China Jinmao Holdings Group Limited

中國金茂控股集團有限公司

(Incorporated in Hong Kong with limited liability)

(Stock Code: 00817)


ANNOUNCEMENT


DISCLOSEABLE TRANSACTION ACQUISITION OF 49% INTEREST IN ENHANCED EXPERIENCE LIMITED


The Board announces that, on 22 January 2016, the Company and Fortune Elite, a wholly- owned subsidiary of the Company, entered into the Share Purchase Agreement with the Sellers pursuant to which Fortune Elite will acquire from the Sellers 49% interest in Enhanced Experience at a consideration of US$179,900,000 in cash. Enhanced Experience is the Company's non-wholly owned subsidiary and indirectly wholly owns the Project Company. Upon completion of the Transaction, Enhanced Experience will become a wholly-owned subsidiary of the Company.


As at the date of this announcement, Enhanced Experience is an insignificant subsidiary of the Company under Chapter 14A of the Listing Rules. Accordingly, the Sellers are not connected persons of the Company and the Transaction does not constitute a connected transaction under Chapter 14A of the Listing Rules.

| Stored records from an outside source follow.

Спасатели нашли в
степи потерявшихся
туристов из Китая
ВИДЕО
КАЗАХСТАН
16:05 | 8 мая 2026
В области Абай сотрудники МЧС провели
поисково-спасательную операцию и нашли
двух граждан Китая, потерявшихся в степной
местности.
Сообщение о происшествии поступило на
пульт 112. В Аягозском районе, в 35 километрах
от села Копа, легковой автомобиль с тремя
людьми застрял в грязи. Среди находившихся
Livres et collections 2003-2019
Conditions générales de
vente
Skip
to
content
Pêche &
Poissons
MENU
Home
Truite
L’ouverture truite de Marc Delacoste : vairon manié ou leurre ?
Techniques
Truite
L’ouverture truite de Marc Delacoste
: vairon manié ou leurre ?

As the highest applicable percentage ratio of the Transaction is more than 5% but less than 25%, the Transaction constitutes a discloseable transaction of the Company under Chapter 14 of the Listing Rules.


BACKGROUND


The Board announces that, on 22 January 2016, the Company and Fortune Elite, a wholly-owned subsidiary of the Company, entered into the Share Purchase Agreement with the Sellers pursuant to which Fortune Elite will acquire from the Sellers 49% interest in Enhanced Experience at a consideration of US$179,900,000 in cash. Enhanced Experience is the Company's non-wholly owned subsidiary and indirectly wholly owns the Project Company. Upon completion of the Transaction, Enhanced Experience will become a wholly-owned subsidiary of the Company.

THE SHARE PURCHASE AGREEMENT


Date


22 January 2016


Parties


The Sellers (as vendor), Fortune Elite (as purchaser) and the Company


Subject of the Acquisition


49% interest in Enhanced Experience


Consideration


The Consideration for the acquisition of the 49% interest in Enhanced Experience held by Sellers is US$179,900,000.

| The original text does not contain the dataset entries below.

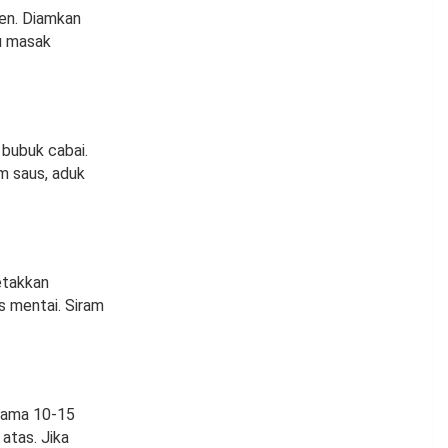
en. Diamkan
u masak
bubuk cabai.
m saus, aduk
etakkan
 mentai. Siram
elama 10-15
atas. Jika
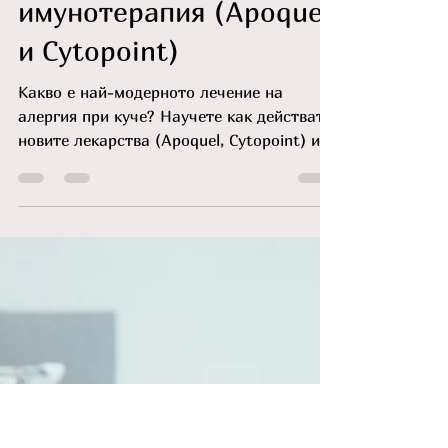
Д-р Елена Колева
24.06
време за четене: 3 мин.
Лечение на алергия при
куче: Лекарства за
имунотерапия (Apoquel
и Cytopoint)
Какво е най-модерното лечение на
алергия при куче? Научете как действат
новите лекарства (Apoquel, Cytopoint) и
защо имунотерапията заменя
кортикостероидите.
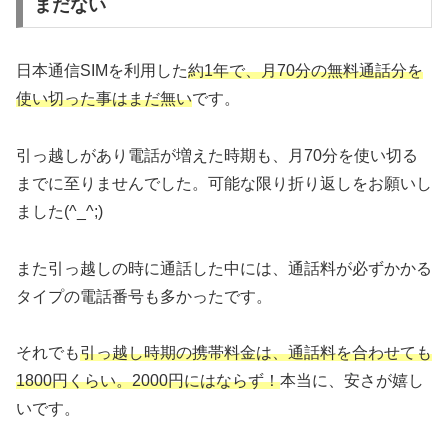
まだない
日本通信SIMを利用した
約1年で、月70分の無料通話分を
使い切った事はまだ無い
です。
引っ越しがあり電話が増えた時期も、月70分を使い切る
までに至りませんでした。可能な限り折り返しをお願いし
ました(^_^;)
また引っ越しの時に通話した中には、通話料が必ずかかる
タイプの電話番号も多かったです。
それでも
引っ越し時期の携帯料金は、通話料を合わせても
1800円くらい。2000円にはならず！
本当に、安さが嬉し
いです。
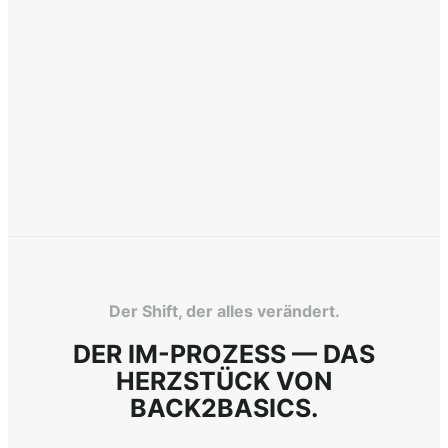
Der Shift, der alles verändert.
DER IM-PROZESS — DAS
HERZSTÜCK VON
BACK2BASICS.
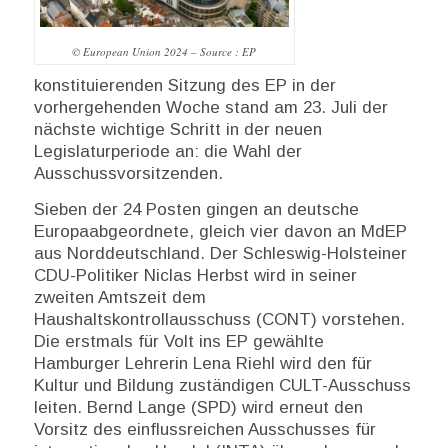
© European Union 2024 – Source : EP
konstituierenden Sitzung des EP in der
vorhergehenden Woche stand am 23. Juli der
nächste wichtige Schritt in der neuen
Legislaturperiode an: die Wahl der
Ausschussvorsitzenden.
Sieben der 24 Posten gingen an deutsche
Europaabgeordnete, gleich vier davon an MdEP
aus Norddeutschland. Der Schleswig-Holsteiner
CDU-Politiker Niclas Herbst wird in seiner
zweiten Amtszeit dem
Haushaltskontrollausschuss (CONT) vorstehen.
Die erstmals für Volt ins EP gewählte
Hamburger Lehrerin Lena Riehl wird den für
Kultur und Bildung zuständigen CULT-Ausschuss
leiten. Bernd Lange (SPD) wird erneut den
Vorsitz des einflussreichen Ausschusses für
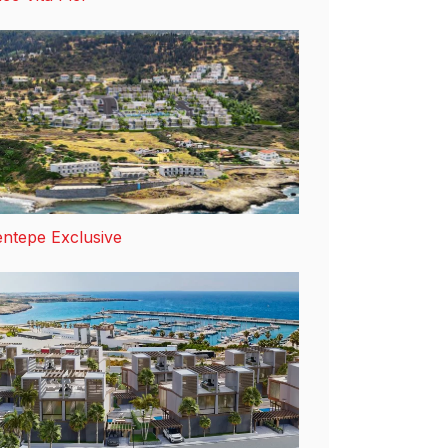
ntepe Exclusive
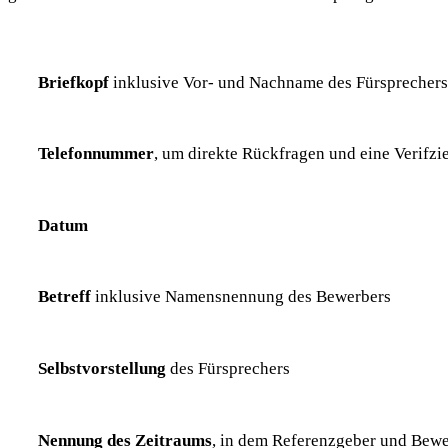
Briefkopf
inklusive Vor- und Nachname des Fürsprechers
Telefonnummer
, um direkte Rückfragen und eine Verifz
Datum
Betreff
inklusive Namensnennung des Bewerbers
Selbstvorstellung
des Fürsprechers
Nennung des Zeitraums
, in dem Referenzgeber und Bew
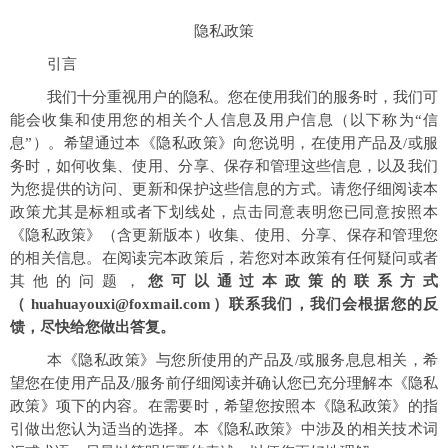
隐私政策
引言
我们十分重视用户的隐私。您在使用我们的服务时，我们可
能会收集和使用您的相关个人信息及用户信息（以下称为“信
息”）。希望通过本《隐私政策》向您说明，在使用产品及/或服
务时，如何收集、使用、分享、保存和管理这些信息，以及我们
为您提供的访问、更新和保护这些信息的方式。请您仔细阅读本
政策尤其是标粗或者下划线处，点击同意表明您已同意按照本
《隐私政策》（含更新版本）收集、使用、分享、保存和管理您
的相关信息。在阅读完本政策后，若您对本政策有任何疑问或者
其他的问题，
您可以通过本政策的联系方式
（
huahuayouxi@foxmail.com
）联系我们，我们会根据您的反
馈，尽快给您做出答复。
本《隐私政策》与您所使用的产品及/或服务息息相关，希
望您在使用产品及/服务前仔细阅读并确认您已充分理解本《隐私
政策》项下的内容。在需要时，希望您按照本《隐私政策》的指
引做出您认为适当的选择。本《隐私政策》中涉及的相关技术词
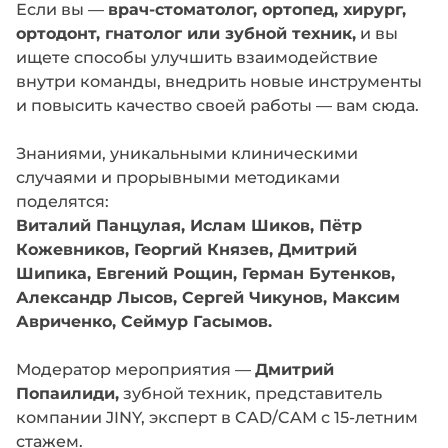
Если вы —
врач-стоматолог, ортопед, хирург,
ортодонт, гнатолог или зубной техник,
и вы
ищете способы улучшить взаимодействие
внутри команды, внедрить новые инструменты
и повысить качество своей работы — вам сюда.
Знаниями, уникальными клиническими
случаями и прорывными методиками
поделятся:
Виталий Панцулая, Ислам Шиков, Пётр
Кожевников, Георгий Князев, Дмитрий
Шипика, Евгений Рощин, Герман Бутенков,
Александр Лысов, Сергей Чикунов, Максим
Авриченко, Сеймур Гасымов.
Модератор мероприятия —
Дмитрий
Попаилиди,
зубной техник, представитель
компании JINY, эксперт в CAD/CAM с 15-летним
стажем.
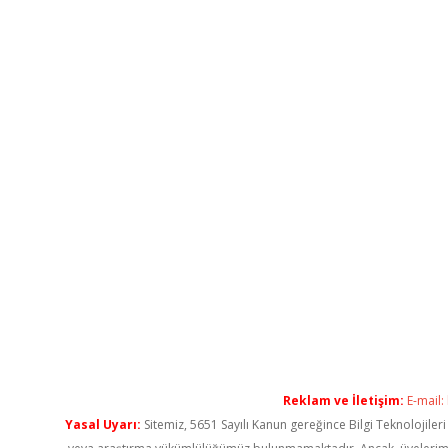
Reklam ve İletişim:
E-mail:
Yasal Uyarı:
Sitemiz, 5651 Sayılı Kanun gereğince Bilgi Teknolojiler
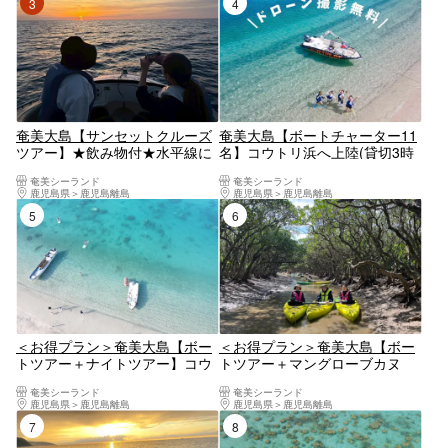
3位
4位
り（270分）※お一人様も可能
奄美大島【サンセットクルーズ
奄美大島【ボートチャーター11
ツアー】★飲み物付★水平線に
名】コウトリ浜へ上陸(貸切3時
沈む夕日を船上で堪能しよう♪
間プラン）当日予約可能※ドロ
奄美シーランド
奄美シーランド
当日予約可能・GoProで撮影す
ーン空撮、GoPro動画での無料
鹿児島県
鹿児島離島
鹿児島県
鹿児島離島
る写真の無料プレゼントあり
のプレゼントあり
5位
6位
（90分）※お一人様も可能
＜お得プラン＞奄美大島【ボー
＜お得プラン＞奄美大島【ボー
トツアー＋ナイトツアー】コウ
トツアー＋マングローブカヌ
トリ浜へ上陸！お得なセットプ
ー】コウトリ浜へ上陸！初心者
奄美シーランド
奄美シーランド
ラン！当日予約可能！口コミ投
の方でも大歓迎！お得なセット
鹿児島県
鹿児島離島
鹿児島県
鹿児島離島
稿で撮影データ無料プレゼント
プラン！当日予約可能！口コミ
7位
8位
あり（210分）※お一人様も可能
投稿で撮影データ無料プレゼン
トあり（150分）お一人様も可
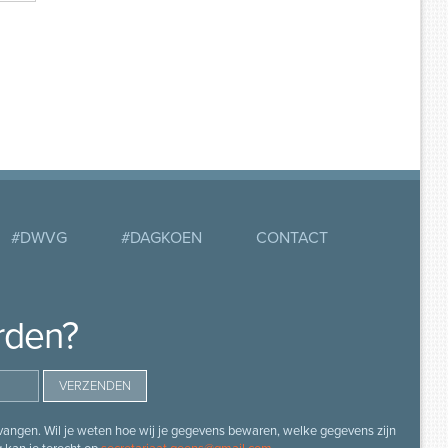
#DWVG
#DAGKOEN
CONTACT
rden?
angen. Wil je weten hoe wij je gegevens bewaren, welke gegevens zijn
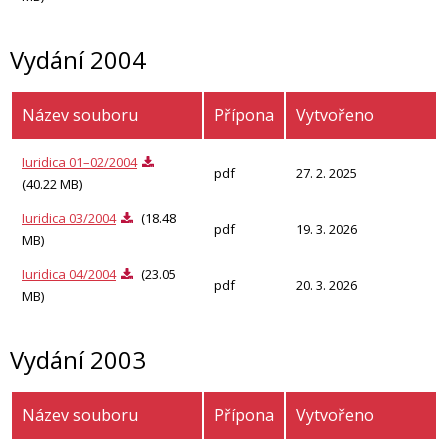
Vydání 2004
Název souboru
Přípona
Vytvořeno
Iuridica 01–02/2004
pdf
27. 2. 2025
(40.22 MB)
Iuridica 03/2004
(18.48
pdf
19. 3. 2026
MB)
Iuridica 04/2004
(23.05
pdf
20. 3. 2026
MB)
Vydání 2003
Název souboru
Přípona
Vytvořeno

Basis for the Consideration


The Consideration was determined based on arm's length negotiation between the parties to the Share Purchase Agreement taking into account the net asset value of Enhanced Experience of approximately RMB2,485.9 million as at 30 September 2015 as appraised by an independent valuer.


Payment Terms


At the Closing, the Company shall, on behalf of Fortune Elite, pay or cause to be paid the Consideration to bank accounts designated by the Sellers by wire transfer of immediately available funds in US dollars, out of which the Sellers shall pay applicable tax payable by them in connection with the Transaction.


Closing


The Closing shall take place on 29 January 2016 or at such other time as the parties to the Share Purchase Agreement may mutually agree upon in writing. At the Closing, the Company and the Sellers will terminate their rights and obligations (including the Sellers' board representation in Enhanced Experience and the Project Company) under the investment agreement entered into by the Company and the Sellers on 9 December 2013 in respect of the investment by the Sellers in the Sale Shares.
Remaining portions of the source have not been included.